Copy from Review for Federal Government, Winter 1994-95, pg 13, 620 words
Note: Review was published for different markets, egg., local gov, state gov., higher education, K-12 education, financial services, etc. Same article appeared in almost every Review that was published during this time.
Gateway to the Information Highway
By Sandy Prater
"If you build it, they will come," so Kevin Costners character built a baseball field in he Iowa cornfields of a Hollywood movie.
And in real life, U S WEST built Synchronous Service Transport.
"SST is the gateway to the information highway," said U S WEST Product Manager John Schenk. "Customers often tell us what they want from us. And whenever we introduce faster speeds, they come to us with new ideas and applications for the service."
Basically, SST is a linear SONET (Synchronous Optical Network) two-point private line that operates at OC-3, OC-12 and OC-48 speeds 155.52 MBPs, 622.08 MBPS and 2,488 Gbps respectively with Add-Drop Multiplexing (ADM) functionality at the serving wire centers.
Twenty years ago, 150 bps teletypewriters were state-of-the art. Ten years later, DS1 was. With offerings at 2,488 Gbps, SST is over two million times faster than the teletypewriter and 1600 times faster than DS!. If the past is any indicator, SST will double in capacity every two years.
SST fiber and optical transmission media is re0placing both the copper plant and digital formats and it is a major step toward the error-free network.
Mechanically, the entire optical system is protected by redundancy. Each piece of network equipment has a working laser and receiver, in addition to a protect laser and receiver system that will take over automatically is there is a failure on the working system. The transfer takes less than 50 milliseconds. There is a corresponding physical redundancy in the loops between U S WEST wire centers and customer premises.
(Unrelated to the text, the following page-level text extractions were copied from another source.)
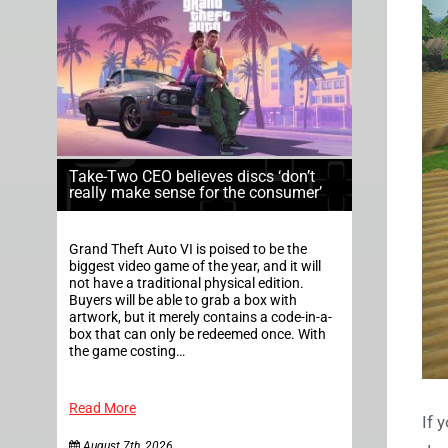
Take-Two CEO believes discs ‘don’t
really make sense for the consumer’
Grand Theft Auto VI is poised to be the
biggest video game of the year, and it will
not have a traditional physical edition.
Buyers will be able to grab a box with
artwork, but it merely contains a code-in-a-
box that can only be redeemed once. With
the game costing…
Read More
If 
August 7th, 2026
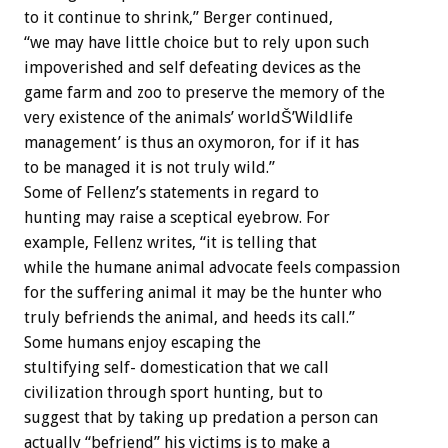
to it continue to shrink,” Berger continued,
“we may have little choice but to rely upon such
impoverished and self defeating devices as the
game farm and zoo to preserve the memory of the
very existence of the animals’ worldŠ’Wildlife
management’ is thus an oxymoron, for if it has
to be managed it is not truly wild.”
Some of Fellenz’s statements in regard to
hunting may raise a sceptical eyebrow. For
example, Fellenz writes, “it is telling that
while the humane animal advocate feels compassion
for the suffering animal it may be the hunter who
truly befriends the animal, and heeds its call.”
Some humans enjoy escaping the
stultifying self- domestication that we call
civilization through sport hunting, but to
suggest that by taking up predation a person can
actually “befriend” his victims is to make a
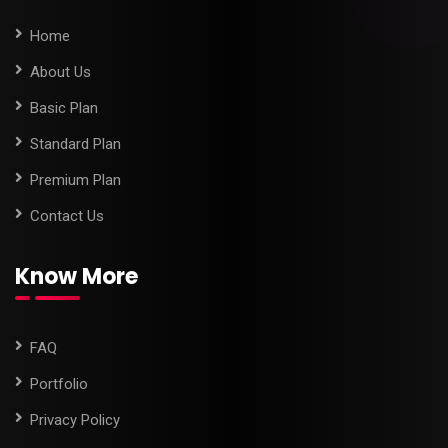
Home
About Us
Basic Plan
Standard Plan
Premium Plan
Contact Us
Know More
FAQ
Portfolio
Privacy Policy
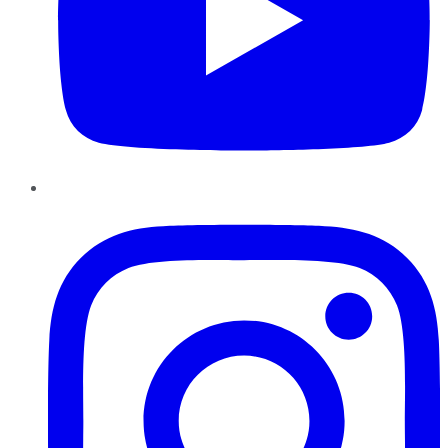
Instagram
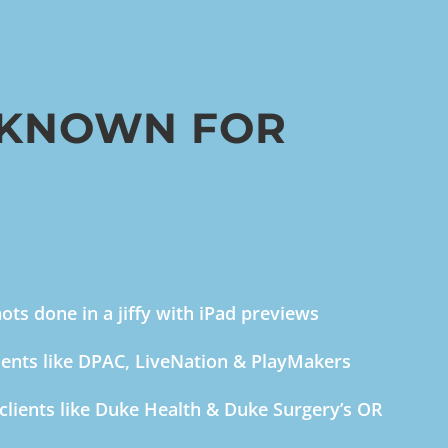
 KNOWN FOR
ts done in a jiffy with iPad previews
ients like DPAC, LiveNation & PlayMakers
clients like Duke Health & Duke Surgery’s OR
The protect laser fiber pair is routed 25 feet or more away from the working fiber pair. This diversity is from the first utility vault outside the wire center to the last terminal before the subscriber.
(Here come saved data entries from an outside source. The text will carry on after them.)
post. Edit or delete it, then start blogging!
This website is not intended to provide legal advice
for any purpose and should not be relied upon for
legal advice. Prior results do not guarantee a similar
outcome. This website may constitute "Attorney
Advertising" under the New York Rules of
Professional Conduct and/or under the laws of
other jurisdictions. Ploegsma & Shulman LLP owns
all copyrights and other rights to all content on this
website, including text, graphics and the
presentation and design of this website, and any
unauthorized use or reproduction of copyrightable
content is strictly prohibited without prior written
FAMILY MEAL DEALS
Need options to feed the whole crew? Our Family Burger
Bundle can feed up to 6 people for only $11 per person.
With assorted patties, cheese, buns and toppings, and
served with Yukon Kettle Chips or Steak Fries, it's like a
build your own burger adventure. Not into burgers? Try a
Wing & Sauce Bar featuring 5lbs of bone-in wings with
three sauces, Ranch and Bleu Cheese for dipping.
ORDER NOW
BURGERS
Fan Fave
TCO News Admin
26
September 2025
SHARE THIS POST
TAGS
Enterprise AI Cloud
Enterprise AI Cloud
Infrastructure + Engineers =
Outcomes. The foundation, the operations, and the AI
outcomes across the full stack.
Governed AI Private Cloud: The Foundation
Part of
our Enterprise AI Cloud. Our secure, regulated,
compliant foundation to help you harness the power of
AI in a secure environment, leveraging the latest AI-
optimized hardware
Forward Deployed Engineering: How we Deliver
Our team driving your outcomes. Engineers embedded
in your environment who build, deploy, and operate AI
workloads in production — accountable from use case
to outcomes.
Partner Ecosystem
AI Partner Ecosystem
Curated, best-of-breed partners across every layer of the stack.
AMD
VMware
SONET technology contains several monitoring levels and the entire system is monitored at the Synchronous Transport Signal (STS) level the local maintenance center. This performance monitoring examines the quality of the data being transmitted. 1.73 megabits of data are dedicated to maintenance and quality monitoring in each STS. There are three STSs in each OC-3.
U S WEST monitors the occasional errors that occur in all systems, and searches for recurrences that might indicate system degradation. Over 19 parameters are constantly checked. Some like Code Violation are monitored at the section, line, STS path, and virtual tributary path levels. If any violation occurs six or more times in an eight-hour period, an alarm is sent to the maintenance center for possible corrective action. These errors are normally invisible to end-users, and careful monitoring prevents them from becoming visible.
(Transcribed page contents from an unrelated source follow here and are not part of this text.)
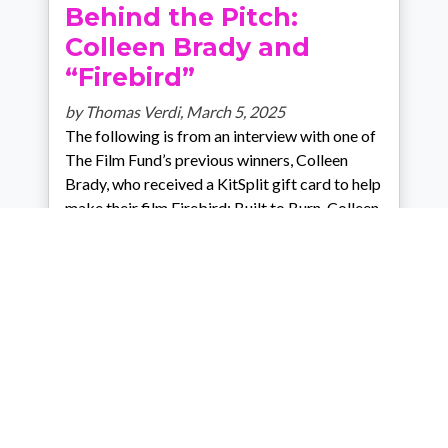
Behind the Pitch:
Colleen Brady and
“Firebird”
by Thomas Verdi,
March 5, 2025
The following is from an interview with one of
The Film Fund’s previous winners, Colleen
Brady, who received a KitSplit gift card to help
make their film Firebird: Built to Burn. Colleen
C. Brady and Thomas VerdiJanuary 21, 2025
Thomas Verdi: So, could you tell
…
Category:
Community spotlight
Comments: 0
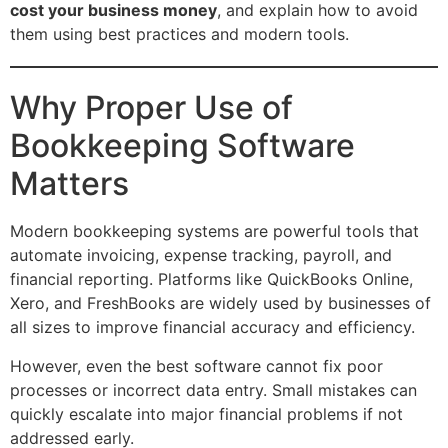
cost your business money
, and explain how to avoid
them using best practices and modern tools.
Why Proper Use of
Bookkeeping Software
Matters
Modern bookkeeping systems are powerful tools that
automate invoicing, expense tracking, payroll, and
financial reporting. Platforms like QuickBooks Online,
Xero, and FreshBooks are widely used by businesses of
all sizes to improve financial accuracy and efficiency.
However, even the best software cannot fix poor
processes or incorrect data entry. Small mistakes can
quickly escalate into major financial problems if not
addressed early.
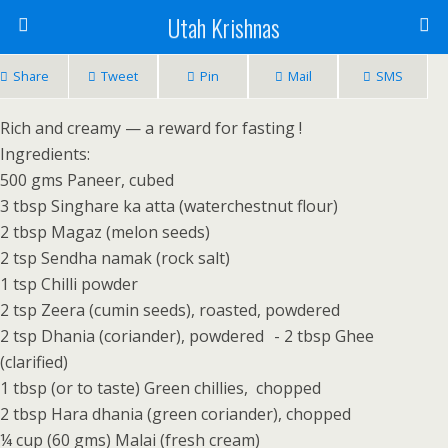
Utah Krishnas
Share
Tweet
Pin
Mail
SMS
Rich and creamy — a reward for fasting !
Ingredients:
500 gms Paneer, cubed
3 tbsp Singhare ka atta (waterchestnut flour)
2 tbsp Magaz (melon seeds)
2 tsp Sendha namak (rock salt)
1 tsp Chilli powder
2 tsp Zeera (cumin seeds), roasted, powdered
2 tsp Dhania (coriander), powdered - 2 tbsp Ghee
(clarified)
1 tbsp (or to taste) Green chillies, chopped
2 tbsp Hara dhania (green coriander), chopped
¼ cup (60 gms) Malai (fresh cream)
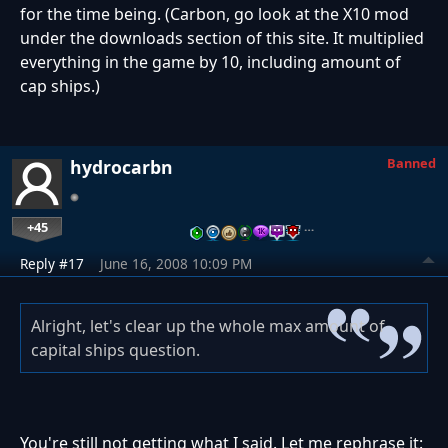
for the time being. (Carbon, go look at the X10 mod
under the downloads section of this site. It multiplied
everything in the game by 10, including amount of
cap ships.)
Banned
hydrocarbn
+45
…
Reply #17
June 16, 2008 10:09 PM
Alright, let's clear up the whole max amount of
capital ships question.
You're still not getting what I said. Let me rephrase it:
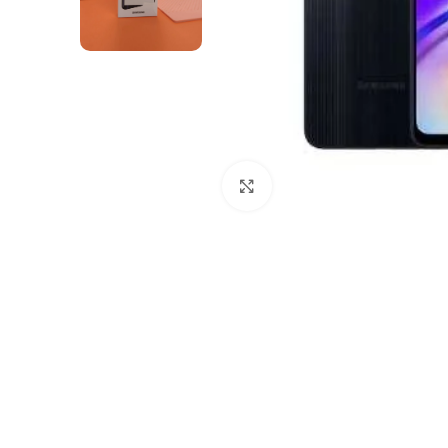
Click to enlarge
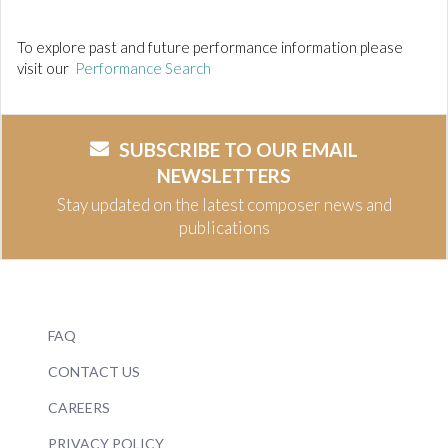
To explore past and future performance information please
visit our
Performance Search
SUBSCRIBE TO OUR EMAIL
NEWSLETTERS
Stay updated on the latest composer news and
publications
FAQ
CONTACT US
CAREERS
PRIVACY POLICY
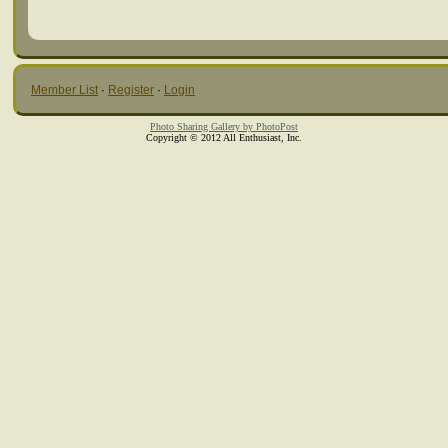
Member List
·
Register
·
Login
Photo Sharing Gallery by PhotoPost
Copyright © 2012 All Enthusiast, Inc.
The overall message is monitored via a path overhead that is embedded in the payload delivered to the subscriber. This is available to the subscriber for monitoring the quality of the message envelope.
An excellent example of SST technology deployment is the design of Boeings newest commercial airplane, the 777. By using SST in their computer-aided design process, they were able to significantly reduce the design and delivery time of the final product. The technology also helped Boeing improve the quality of the air-frame-product design.
As the country takes its first tentative steps on the information highway, the direction well go next is still a mystery. Applications are devised daily by U S WEST customers that improve the way we all communicate and do business. SST is the transportation vehicle that will deliver these applications to the nation.